I volunteered, so here I am in New Orleans.

I’m a California Air National Guard chaplain, but I’m assigned to the 1/179 Infantry Battalion, 45th Brigade of the Oklahoma Army National Guard.

So far, it’s been a zoo — literally. We’re encamped outside the Audubon Zoo. And yes, all the animals are well.

I call our camp Noah’s Ark, but the Army calls it Battalion Headquarters. From here the commander issues missions to subordinate units to evacuate residents who have been previously unable or unwilling to leave. Unfortunately not everyone got help in time; sometimes soldiers discover bodies of people whose 911 calls were answered too late.

Each mission is a dirty, dangerous and often gruesome job that soldiers carry out with the seriousness of combat.

Driving the flooded streets was like four-wheeling in sewer water. The water was dark enough to hide large objects and the smell could easily trigger a gag reflex. When the water became deep enough, it flooded the floorboard of our Humvee and we would lift our feet as soldiers made nervous jokes about bubonic plague.

Our orders were to enter only homes with open doors and to check for survivors; locking the doors as we left. The irony was that we came offering help, but we carried guns.

Yet the guns were needed. The storm had given a lot of people a chance to settle scores. Criminals settled scores with police officers, neighbors settled scores with crack houses, and brother rose up against brother.

Sgt. Paul Jump was my chaplain assistant and was to protect me. A 6-foot-4 member of the Osage Tribe, Sgt. Jump carried an M-4 rifle and seemed willing to use it. Fortunately the mission was uneventful — except for the dogs we occasionally fed along the streets.

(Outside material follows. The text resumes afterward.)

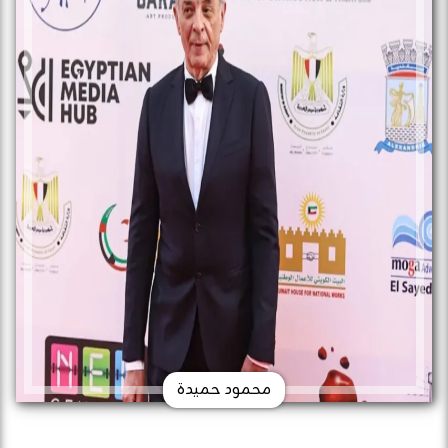
محمود حميدة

Sunday I conducted my first worship service with about 30 people, including some zoo staff. During the service I asked parishioners: “What has been the hardest thing about our humanitarian mission?”

Most of the soldiers talked about the separation from families or the heat. But, some soldiers talked about going into the community wearing their masks and finding homes that were tragically divided into rich and poor — with the poor getting the roughest deal.

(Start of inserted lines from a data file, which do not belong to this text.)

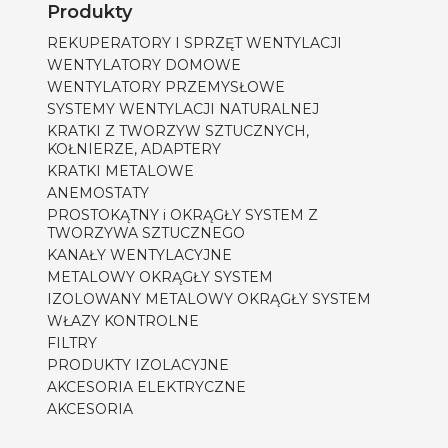
Produkty
REKUPERATORY I SPRZĘT WENTYLACJI
WENTYLATORY DOMOWE
WENTYLATORY PRZEMYSŁOWE
SYSTEMY WENTYLACJI NATURALNEJ
KRATKI Z TWORZYW SZTUCZNYCH,
KOŁNIERZE, ADAPTERY
KRATKI METALOWE
ANEMOSTATY
PROSTOKĄTNY i OKRĄGŁY SYSTEM Z
TWORZYWA SZTUCZNEGO
KANAŁY WENTYLACYJNE
METALOWY OKRĄGŁY SYSTEM
IZOLOWANY METALOWY OKRĄGŁY SYSTEM
WŁAZY KONTROLNE
FILTRY
PRODUKTY IZOLACYJNE
AKCESORIA ELEKTRYCZNE
AKCESORIA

When it came time for me to preach, I was still wondering what I would talk about. Here I was wearing a camouflage uniform. There was a part of me that wanted to blend in with the surrounding plants.

I looked out at the troops — many hadn’t managed a bath in days. I knew they were hot, tired and continually thirsty. And I began reading from Psalm 69:1. “Save me, O God, for the waters have come up to my neck. I sink in the miry depths.”

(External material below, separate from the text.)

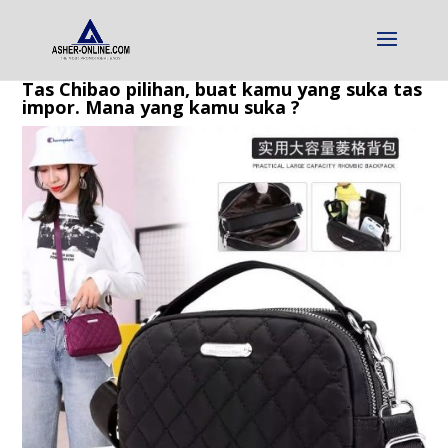
Tas Chibao pilihan, buat kamu yang suka tas
impor. Mana yang kamu suka ?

I told them that this Psalm had been the prayer of New Orleans and they’d been sent in an answer to that prayer. Then I called these infantrymen something I suspect they have never been called.

“You are sacred,” I told them. “In the midst of driving about in the black water, gagging on fumes from who-knows-what, you are doing a sacred task. You are rescuing the perishing.”

Being the answer to someone’s prayer is a lot of responsibility, but from what I can see, I want to assure you, the 45th Infantry Brigade is up to the task.